WHAT THE TASK REQUIRES: Read the entries below and pull out each line with the string "registered".

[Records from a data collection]
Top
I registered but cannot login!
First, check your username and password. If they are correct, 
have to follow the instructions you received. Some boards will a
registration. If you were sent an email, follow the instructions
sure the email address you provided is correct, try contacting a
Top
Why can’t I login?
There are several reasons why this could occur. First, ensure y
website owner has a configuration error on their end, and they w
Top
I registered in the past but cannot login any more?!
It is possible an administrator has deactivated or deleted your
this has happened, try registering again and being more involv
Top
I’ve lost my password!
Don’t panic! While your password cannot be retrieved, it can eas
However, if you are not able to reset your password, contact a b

...

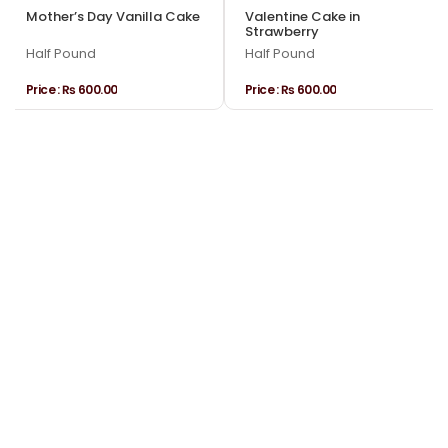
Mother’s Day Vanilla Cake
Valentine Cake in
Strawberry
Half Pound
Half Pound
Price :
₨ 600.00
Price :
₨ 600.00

* * *

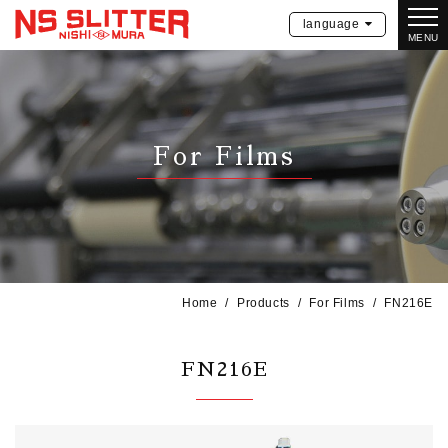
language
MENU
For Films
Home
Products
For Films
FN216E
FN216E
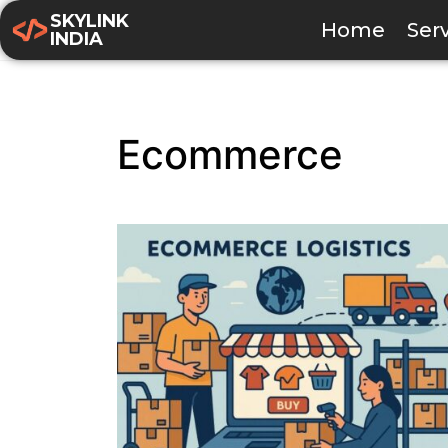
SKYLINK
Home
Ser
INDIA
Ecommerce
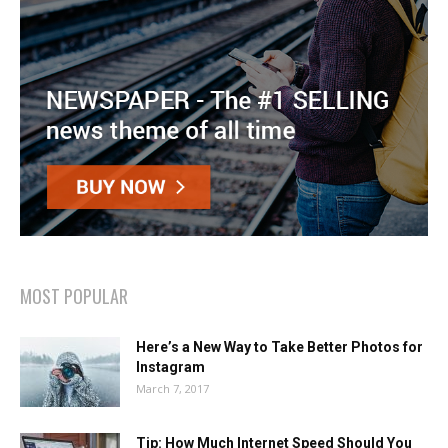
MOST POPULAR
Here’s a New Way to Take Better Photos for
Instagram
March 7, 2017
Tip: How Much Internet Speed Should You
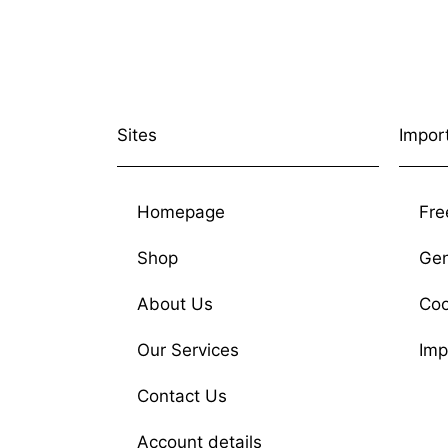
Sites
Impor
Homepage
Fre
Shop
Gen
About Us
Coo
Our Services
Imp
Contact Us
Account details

SOLVED EXERCISE:
I registered but cannot login!
I registered in the past but cannot login any more?!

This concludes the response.